▶ Recorded data
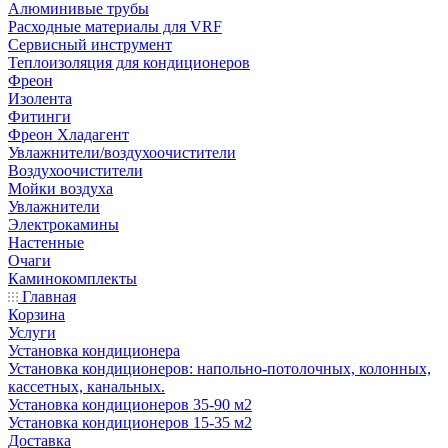
Алюминивые трубы
Расходные материалы для VRF
Сервисный инструмент
Теплоизоляция для кондиционеров
Фреон
Изолента
Фитинги
Фреон Хладагент
Увлажнители/воздухоочистители
Воздухоочистители
Мойки воздуха
Увлажнители
Электрокамины
Настенные
Очаги
Каминокомплекты
Главная
Корзина
Услуги
Установка кондиционера
Установка кондиционеров: напольно-потолочных, колонных,
кассетных, канальных.
Установка кондиционеров 35-90 м2
Установка кондиционеров 15-35 м2
Доставка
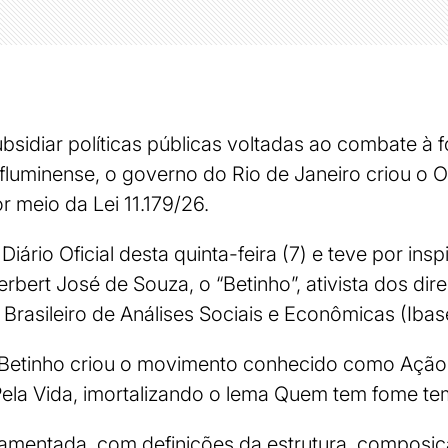
bsidiar políticas públicas voltadas ao combate à
o fluminense, o governo do Rio de Janeiro criou o
r meio da Lei 11.179/26.
 Diário Oficial desta quinta-feira (7) e teve por insp
rbert José de Souza, o “Betinho”, ativista dos dir
 Brasileiro de Análises Sociais e Econômicas (Ibas
Betinho criou o movimento conhecido como Ação 
Pela Vida, imortalizando o lema Quem tem fome te
ulamentada, com definições da estrutura, composi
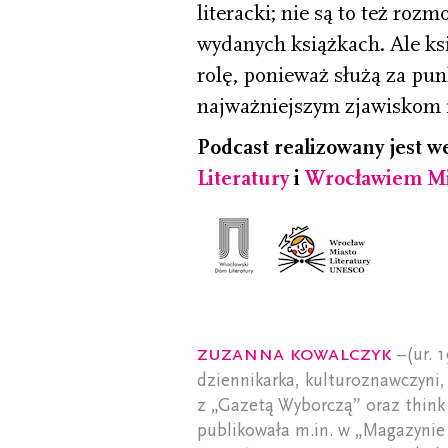
literacki; nie są to też roz
wydanych książkach. Ale ks
rolę, ponieważ służą za pun
najważniejszym zjawiskom i
Podcast realizowany jest w
Literatury
i
Wrocławiem Mi
Zuzanna Kowalczyk
–(ur. 
dziennikarka, kulturoznawczyni,
z „Gazetą Wyborczą” oraz think
publikowała m.in. w „Magazynie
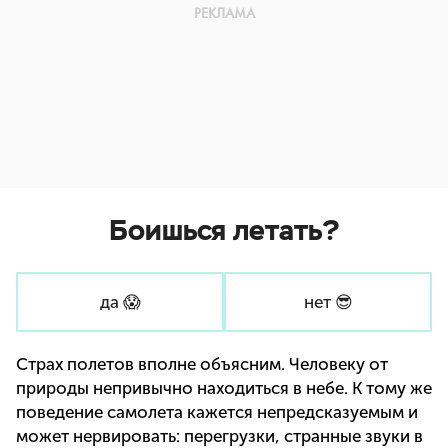
Боишься летать?
да 😱
нет 😎
Страх полетов вполне объясним. Человеку от
природы непривычно находиться в небе. К тому же
поведение самолета кажется непредсказуемым и
может нервировать: перегрузки, странные звуки в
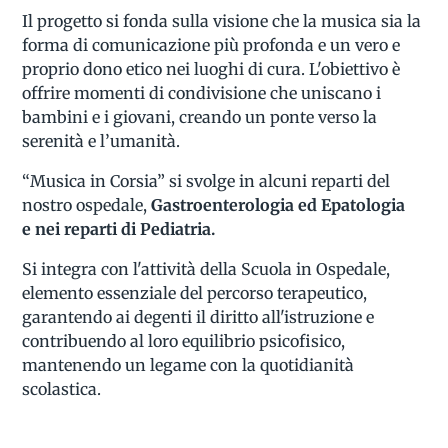
Il progetto si fonda sulla visione che la musica sia la
forma di comunicazione più profonda e un vero e
proprio dono etico nei luoghi di cura. L'obiettivo è
offrire momenti di condivisione che uniscano i
bambini e i giovani, creando un ponte verso la
serenità e l’umanità.
“Musica in Corsia” si svolge in alcuni reparti del
nostro ospedale,
Gastroenterologia ed Epatologia
e nei reparti di Pediatria.
Si integra con l'attività della Scuola in Ospedale,
elemento essenziale del percorso terapeutico,
garantendo ai degenti il diritto all'istruzione e
contribuendo al loro equilibrio psicofisico,
mantenendo un legame con la quotidianità
scolastica.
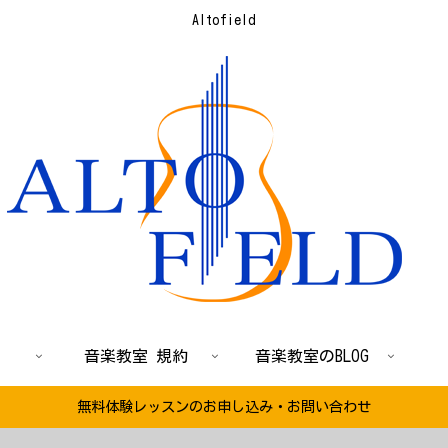
Altofield
音楽教室 規約
音楽教室のBLOG
無料体験レッスンのお申し込み・お問い合わせ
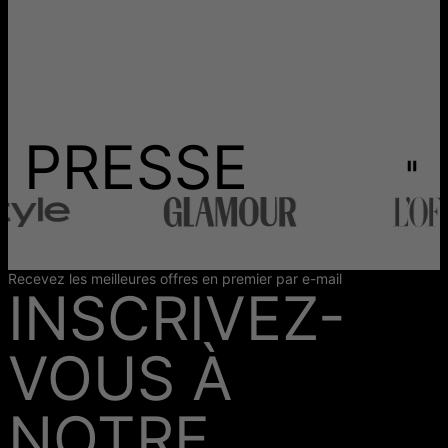
PRESSE
Recevez les meilleures offres en premier par e-mail
INSCRIVEZ-
VOUS À
NOTRE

▶ WHAT THE EXERCISE ASKS
Retype all the data exactly; skip the pictures.

▶ RESULT OF THIS TASK
Алюминивые трубы
Расходные материалы для VRF
Сервисный инструмент
Теплоизоляция для кондиционеров
Фреон
Изолента
Фитинги
Фреон Хладагент
Увлажнители/воздухоочистители
Воздухоочистители
Мойки воздуха
Увлажнители
Электрокамины
Настенные
Очаги
Каминокомплекты
Главная
Корзина
Услуги
Установка кондиционера
Установка кондиционеров: напольно-потолочных, колонных,
кассетных, канальных.
Установка кондиционеров 35-90 м2
Установка кондиционеров 15-35 м2
Доставка
bsidiar políticas públicas voltadas ao combate à
o fluminense, o governo do Rio de Janeiro criou o
r meio da Lei 11.179/26.
 Diário Oficial desta quinta-feira (7) e teve por insp
rbert José de Souza, o “Betinho”, ativista dos dir
 Brasileiro de Análises Sociais e Econômicas (Ibas
Betinho criou o movimento conhecido como Ação 
Pela Vida, imortalizando o lema Quem tem fome te
ulamentada, com definições da estrutura, composi
literacki; nie są to też roz
wydanych książkach. Ale ks
rolę, ponieważ służą za pun
najważniejszym zjawiskom i
Podcast realizowany jest w
Literatury
i
Wrocławiem Mi
Zuzanna Kowalczyk
–(ur. 
dziennikarka, kulturoznawczyni,
z „Gazetą Wyborczą” oraz think
publikowała m.in. w „Magazynie
Боишься летать?
да 😱
нет 😎
Страх полетов вполне объясним. Человеку от
природы непривычно находиться в небе. К тому же
поведение самолета кажется непредсказуемым и
может нервировать: перегрузки, странные звуки в
Il progetto si fonda sulla visione che la musica sia la
forma di comunicazione più profonda e un vero e
proprio dono etico nei luoghi di cura. L'obiettivo è
offrire momenti di condivisione che uniscano i
bambini e i giovani, creando un ponte verso la
serenità e l’umanità.
“Musica in Corsia” si svolge in alcuni reparti del
nostro ospedale,
Gastroenterologia ed Epatologia
e nei reparti di Pediatria.
Si integra con l'attività della Scuola in Ospedale,
elemento essenziale del percorso terapeutico,
garantendo ai degenti il diritto all'istruzione e
contribuendo al loro equilibrio psicofisico,
mantenendo un legame con la quotidianità
scolastica.
Altofield
音楽教室 規約
音楽教室のBLOG
無料体験レッスンのお申し込み・お問い合わせ
PRESSE
Recevez les meilleures offres en premier par e-mail
INSCRIVEZ-
VOUS À
NOTRE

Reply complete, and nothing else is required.